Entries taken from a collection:
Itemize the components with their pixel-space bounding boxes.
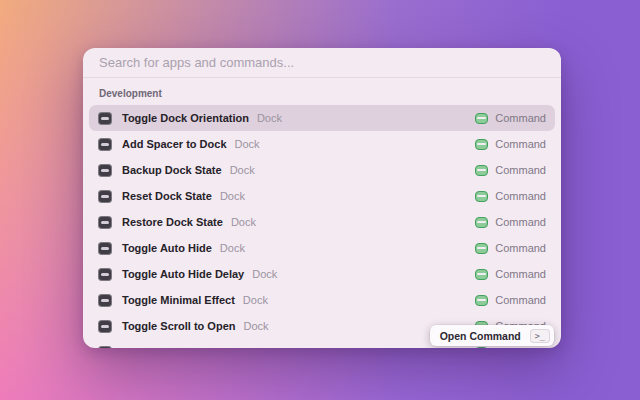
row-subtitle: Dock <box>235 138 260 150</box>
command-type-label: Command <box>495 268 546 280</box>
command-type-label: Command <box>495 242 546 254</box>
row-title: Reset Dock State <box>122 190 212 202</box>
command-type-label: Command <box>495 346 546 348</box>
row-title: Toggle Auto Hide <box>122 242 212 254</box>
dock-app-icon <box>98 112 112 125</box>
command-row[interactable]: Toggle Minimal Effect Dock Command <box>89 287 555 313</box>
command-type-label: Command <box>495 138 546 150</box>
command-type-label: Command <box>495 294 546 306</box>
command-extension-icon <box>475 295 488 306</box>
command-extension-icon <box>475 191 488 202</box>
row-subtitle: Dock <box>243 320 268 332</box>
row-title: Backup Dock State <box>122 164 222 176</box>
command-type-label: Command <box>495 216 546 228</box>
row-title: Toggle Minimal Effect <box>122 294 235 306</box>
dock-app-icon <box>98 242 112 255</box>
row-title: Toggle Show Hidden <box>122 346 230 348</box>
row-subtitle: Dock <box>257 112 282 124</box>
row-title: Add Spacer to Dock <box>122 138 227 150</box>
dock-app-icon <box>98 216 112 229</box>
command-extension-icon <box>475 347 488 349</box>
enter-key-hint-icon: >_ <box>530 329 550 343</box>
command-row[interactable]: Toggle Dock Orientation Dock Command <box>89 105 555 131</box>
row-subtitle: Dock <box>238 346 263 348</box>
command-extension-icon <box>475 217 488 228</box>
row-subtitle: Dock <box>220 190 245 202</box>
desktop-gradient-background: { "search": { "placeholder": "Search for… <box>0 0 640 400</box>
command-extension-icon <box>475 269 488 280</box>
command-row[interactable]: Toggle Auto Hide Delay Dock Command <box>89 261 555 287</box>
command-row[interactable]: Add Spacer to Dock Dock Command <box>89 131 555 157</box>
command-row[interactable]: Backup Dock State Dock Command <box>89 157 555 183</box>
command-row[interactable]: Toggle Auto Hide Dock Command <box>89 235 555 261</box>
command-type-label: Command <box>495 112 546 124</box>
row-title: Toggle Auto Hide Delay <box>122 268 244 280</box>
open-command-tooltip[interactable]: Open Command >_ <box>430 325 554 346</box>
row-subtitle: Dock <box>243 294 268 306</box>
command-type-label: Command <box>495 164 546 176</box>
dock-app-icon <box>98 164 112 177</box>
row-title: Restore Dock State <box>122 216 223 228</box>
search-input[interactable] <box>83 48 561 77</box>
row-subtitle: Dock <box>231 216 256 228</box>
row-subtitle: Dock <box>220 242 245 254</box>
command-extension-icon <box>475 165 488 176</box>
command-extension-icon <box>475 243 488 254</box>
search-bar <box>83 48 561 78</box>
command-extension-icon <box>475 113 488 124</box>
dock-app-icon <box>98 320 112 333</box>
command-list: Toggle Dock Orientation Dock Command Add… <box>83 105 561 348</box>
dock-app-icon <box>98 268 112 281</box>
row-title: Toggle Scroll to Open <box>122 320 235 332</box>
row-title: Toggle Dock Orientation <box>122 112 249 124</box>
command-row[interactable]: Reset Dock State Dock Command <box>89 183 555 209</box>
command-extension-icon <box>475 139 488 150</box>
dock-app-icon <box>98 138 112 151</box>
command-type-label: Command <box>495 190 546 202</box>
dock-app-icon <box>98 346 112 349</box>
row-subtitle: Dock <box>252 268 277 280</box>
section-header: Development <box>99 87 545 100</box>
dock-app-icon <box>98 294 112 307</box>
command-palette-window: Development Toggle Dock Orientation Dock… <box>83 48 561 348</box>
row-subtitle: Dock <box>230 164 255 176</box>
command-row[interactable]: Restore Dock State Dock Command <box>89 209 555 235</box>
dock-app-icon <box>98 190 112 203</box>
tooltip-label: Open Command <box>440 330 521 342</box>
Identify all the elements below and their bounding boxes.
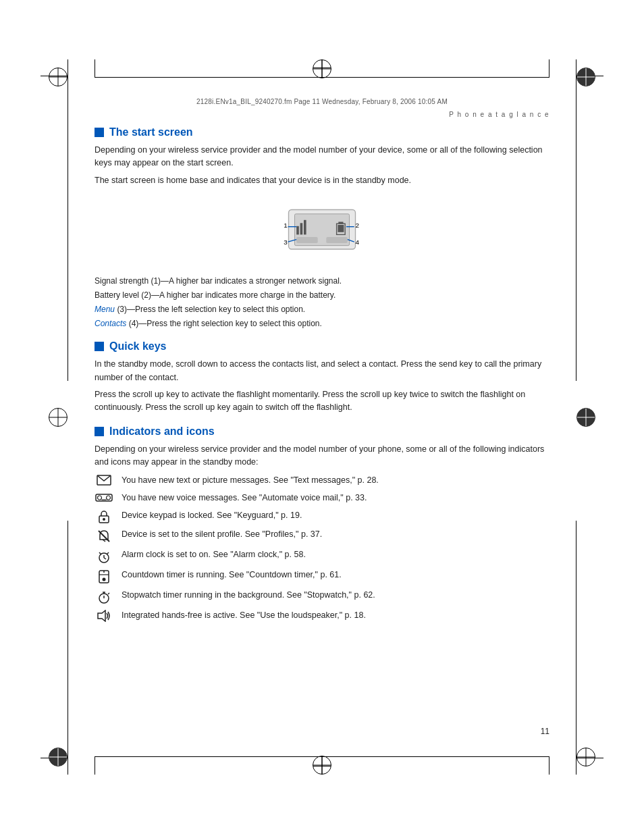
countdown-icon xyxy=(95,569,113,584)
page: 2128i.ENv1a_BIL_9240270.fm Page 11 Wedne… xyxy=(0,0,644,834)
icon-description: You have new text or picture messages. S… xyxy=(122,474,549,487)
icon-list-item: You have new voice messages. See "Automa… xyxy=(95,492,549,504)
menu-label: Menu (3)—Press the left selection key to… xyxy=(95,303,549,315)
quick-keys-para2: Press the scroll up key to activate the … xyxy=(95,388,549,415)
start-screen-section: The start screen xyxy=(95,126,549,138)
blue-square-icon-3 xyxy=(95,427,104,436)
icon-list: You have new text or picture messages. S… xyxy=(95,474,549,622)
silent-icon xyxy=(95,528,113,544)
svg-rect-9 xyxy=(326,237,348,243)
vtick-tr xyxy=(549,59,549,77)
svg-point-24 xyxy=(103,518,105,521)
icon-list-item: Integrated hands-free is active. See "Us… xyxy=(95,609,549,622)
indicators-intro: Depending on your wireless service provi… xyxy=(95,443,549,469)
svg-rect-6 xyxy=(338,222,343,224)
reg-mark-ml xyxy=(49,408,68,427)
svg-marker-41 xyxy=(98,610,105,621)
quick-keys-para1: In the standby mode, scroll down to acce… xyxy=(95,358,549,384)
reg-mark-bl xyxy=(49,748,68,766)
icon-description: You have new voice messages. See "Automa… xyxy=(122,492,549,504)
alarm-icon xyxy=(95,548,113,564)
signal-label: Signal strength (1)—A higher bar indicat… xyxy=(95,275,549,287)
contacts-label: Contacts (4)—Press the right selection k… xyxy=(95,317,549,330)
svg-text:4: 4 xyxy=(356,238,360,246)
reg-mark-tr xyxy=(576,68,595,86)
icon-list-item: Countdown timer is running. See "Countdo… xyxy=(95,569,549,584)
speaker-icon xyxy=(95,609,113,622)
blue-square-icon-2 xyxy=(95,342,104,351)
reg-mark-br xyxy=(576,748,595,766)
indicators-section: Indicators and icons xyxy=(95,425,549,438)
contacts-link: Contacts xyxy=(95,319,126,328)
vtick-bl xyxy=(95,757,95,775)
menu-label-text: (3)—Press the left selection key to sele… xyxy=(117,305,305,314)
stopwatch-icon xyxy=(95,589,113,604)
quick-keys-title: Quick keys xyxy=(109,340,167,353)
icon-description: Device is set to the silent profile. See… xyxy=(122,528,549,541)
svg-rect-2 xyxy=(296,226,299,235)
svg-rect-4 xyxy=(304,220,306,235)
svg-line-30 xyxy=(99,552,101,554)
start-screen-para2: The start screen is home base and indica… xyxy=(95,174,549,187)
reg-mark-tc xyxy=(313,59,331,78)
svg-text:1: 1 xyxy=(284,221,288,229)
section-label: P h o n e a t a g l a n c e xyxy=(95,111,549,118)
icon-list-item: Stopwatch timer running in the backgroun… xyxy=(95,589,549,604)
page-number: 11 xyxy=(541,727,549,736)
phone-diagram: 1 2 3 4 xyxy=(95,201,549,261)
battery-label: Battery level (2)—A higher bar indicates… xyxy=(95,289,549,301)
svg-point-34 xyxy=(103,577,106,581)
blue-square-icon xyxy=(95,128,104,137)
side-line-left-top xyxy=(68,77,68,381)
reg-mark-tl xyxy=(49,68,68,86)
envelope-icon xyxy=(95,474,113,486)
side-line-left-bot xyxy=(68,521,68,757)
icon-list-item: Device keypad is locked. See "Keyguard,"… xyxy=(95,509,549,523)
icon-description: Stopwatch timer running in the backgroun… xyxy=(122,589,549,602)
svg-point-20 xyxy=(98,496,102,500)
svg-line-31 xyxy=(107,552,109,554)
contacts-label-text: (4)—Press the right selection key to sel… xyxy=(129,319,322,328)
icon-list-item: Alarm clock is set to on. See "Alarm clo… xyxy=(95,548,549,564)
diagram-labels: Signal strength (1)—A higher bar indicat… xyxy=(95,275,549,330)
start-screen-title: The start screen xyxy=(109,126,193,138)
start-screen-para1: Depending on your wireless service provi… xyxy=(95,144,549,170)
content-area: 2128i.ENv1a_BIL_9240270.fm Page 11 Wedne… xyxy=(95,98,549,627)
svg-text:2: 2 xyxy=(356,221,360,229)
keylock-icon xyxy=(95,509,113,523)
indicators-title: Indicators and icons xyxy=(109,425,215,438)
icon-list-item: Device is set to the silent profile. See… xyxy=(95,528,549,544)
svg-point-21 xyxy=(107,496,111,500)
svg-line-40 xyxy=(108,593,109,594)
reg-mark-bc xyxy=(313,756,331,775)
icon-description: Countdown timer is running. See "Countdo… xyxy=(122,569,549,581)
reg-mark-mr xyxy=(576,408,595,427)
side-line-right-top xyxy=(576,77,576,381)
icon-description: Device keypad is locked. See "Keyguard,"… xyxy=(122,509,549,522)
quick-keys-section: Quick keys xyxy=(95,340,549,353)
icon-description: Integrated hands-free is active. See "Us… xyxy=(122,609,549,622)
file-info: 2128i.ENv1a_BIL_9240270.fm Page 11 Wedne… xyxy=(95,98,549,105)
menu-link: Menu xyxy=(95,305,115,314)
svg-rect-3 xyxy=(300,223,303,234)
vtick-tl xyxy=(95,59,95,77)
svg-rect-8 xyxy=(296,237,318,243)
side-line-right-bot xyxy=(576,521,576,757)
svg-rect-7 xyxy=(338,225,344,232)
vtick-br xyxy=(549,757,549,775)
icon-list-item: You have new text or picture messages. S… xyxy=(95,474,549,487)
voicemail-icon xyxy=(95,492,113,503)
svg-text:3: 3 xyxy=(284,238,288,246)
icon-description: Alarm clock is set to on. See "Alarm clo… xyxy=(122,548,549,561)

...

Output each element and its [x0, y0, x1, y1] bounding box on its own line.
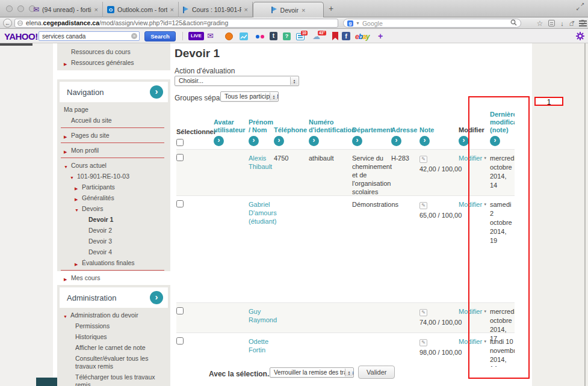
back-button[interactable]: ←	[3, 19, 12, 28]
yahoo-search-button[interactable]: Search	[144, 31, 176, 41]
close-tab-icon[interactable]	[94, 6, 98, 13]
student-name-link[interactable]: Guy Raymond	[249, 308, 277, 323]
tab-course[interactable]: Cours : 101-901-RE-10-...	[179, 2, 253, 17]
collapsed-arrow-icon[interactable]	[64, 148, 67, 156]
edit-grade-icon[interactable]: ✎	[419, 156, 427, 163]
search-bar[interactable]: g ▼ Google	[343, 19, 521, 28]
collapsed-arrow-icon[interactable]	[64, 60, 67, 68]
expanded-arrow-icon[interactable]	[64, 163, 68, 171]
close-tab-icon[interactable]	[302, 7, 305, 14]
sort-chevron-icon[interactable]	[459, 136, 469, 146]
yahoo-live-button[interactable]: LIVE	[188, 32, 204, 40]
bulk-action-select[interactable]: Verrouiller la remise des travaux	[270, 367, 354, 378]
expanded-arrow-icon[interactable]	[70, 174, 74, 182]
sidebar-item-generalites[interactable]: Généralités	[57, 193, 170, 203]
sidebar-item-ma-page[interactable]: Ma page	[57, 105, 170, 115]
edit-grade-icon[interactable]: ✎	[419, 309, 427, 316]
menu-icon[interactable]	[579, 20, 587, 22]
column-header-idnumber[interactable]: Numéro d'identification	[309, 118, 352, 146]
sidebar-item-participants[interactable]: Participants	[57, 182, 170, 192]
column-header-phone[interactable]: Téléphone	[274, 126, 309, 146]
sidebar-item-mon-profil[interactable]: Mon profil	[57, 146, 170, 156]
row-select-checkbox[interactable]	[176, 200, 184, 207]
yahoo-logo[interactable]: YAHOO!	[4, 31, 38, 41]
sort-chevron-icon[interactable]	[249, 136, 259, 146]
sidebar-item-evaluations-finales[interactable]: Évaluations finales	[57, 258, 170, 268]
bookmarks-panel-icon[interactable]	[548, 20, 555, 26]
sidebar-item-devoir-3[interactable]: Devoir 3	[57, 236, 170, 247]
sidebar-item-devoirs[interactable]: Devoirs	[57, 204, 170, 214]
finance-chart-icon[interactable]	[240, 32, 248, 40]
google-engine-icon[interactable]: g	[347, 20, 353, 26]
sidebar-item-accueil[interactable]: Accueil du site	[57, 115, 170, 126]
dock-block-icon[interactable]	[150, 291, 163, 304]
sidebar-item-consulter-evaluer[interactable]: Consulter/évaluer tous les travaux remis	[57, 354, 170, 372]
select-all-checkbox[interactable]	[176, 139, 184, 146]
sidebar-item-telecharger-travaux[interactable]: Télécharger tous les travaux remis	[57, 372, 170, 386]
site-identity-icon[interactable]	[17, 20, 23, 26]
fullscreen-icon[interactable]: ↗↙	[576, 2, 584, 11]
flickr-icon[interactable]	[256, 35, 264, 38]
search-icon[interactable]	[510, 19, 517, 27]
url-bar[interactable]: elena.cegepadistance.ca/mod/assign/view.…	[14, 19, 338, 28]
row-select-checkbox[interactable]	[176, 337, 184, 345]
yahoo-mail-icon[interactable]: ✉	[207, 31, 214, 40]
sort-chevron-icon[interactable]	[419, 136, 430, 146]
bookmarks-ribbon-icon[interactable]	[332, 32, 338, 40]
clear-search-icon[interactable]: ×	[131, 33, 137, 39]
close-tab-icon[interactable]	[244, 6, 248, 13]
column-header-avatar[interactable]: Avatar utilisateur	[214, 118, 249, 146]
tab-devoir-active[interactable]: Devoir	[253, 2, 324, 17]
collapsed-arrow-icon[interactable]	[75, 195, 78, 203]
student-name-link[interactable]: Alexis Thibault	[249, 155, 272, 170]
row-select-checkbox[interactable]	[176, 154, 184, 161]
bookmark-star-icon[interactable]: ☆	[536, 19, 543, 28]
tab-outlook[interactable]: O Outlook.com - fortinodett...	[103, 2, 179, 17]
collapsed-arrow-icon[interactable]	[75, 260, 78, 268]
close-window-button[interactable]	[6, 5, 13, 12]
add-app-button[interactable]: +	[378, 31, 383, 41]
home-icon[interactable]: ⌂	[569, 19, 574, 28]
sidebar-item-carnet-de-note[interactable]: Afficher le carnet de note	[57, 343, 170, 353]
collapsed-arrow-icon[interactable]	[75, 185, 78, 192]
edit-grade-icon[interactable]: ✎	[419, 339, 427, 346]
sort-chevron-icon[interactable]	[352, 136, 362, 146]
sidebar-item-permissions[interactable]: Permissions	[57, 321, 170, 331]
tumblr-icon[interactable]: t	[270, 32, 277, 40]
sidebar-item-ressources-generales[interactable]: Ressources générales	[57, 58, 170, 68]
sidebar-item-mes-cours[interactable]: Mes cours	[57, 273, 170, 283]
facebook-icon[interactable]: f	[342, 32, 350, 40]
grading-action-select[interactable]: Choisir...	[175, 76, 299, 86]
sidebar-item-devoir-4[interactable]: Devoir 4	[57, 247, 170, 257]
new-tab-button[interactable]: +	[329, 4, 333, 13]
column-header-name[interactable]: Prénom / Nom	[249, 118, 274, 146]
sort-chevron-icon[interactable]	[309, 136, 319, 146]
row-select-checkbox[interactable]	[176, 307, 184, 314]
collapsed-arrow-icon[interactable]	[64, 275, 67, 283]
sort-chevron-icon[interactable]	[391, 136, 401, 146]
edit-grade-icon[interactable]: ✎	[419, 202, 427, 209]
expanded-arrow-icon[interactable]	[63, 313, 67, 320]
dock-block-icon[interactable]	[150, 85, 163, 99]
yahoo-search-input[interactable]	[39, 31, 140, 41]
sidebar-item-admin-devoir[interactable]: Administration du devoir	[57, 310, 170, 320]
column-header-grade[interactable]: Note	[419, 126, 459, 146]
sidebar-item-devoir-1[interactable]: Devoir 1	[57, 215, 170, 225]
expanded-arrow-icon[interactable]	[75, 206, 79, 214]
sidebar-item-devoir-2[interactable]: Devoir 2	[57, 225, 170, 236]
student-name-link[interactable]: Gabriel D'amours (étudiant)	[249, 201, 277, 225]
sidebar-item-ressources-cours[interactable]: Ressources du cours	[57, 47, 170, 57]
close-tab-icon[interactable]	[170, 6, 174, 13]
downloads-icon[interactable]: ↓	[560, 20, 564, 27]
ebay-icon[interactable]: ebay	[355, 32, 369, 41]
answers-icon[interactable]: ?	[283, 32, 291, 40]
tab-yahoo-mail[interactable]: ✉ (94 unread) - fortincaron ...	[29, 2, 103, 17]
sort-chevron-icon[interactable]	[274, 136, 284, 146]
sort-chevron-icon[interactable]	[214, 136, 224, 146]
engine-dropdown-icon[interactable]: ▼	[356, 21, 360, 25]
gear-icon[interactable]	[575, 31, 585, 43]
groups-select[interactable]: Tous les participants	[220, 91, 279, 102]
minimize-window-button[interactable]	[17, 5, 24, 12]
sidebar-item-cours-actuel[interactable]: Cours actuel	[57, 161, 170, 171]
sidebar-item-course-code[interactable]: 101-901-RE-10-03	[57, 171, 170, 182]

» ABOUT THIS TASK
Pull every line containing "home" from the data.

» TASK OUTPUT
start-screen-para2: The start screen is home base and indica… xyxy=(95,174,549,187)
home-icon[interactable]: ⌂	[569, 19, 574, 28]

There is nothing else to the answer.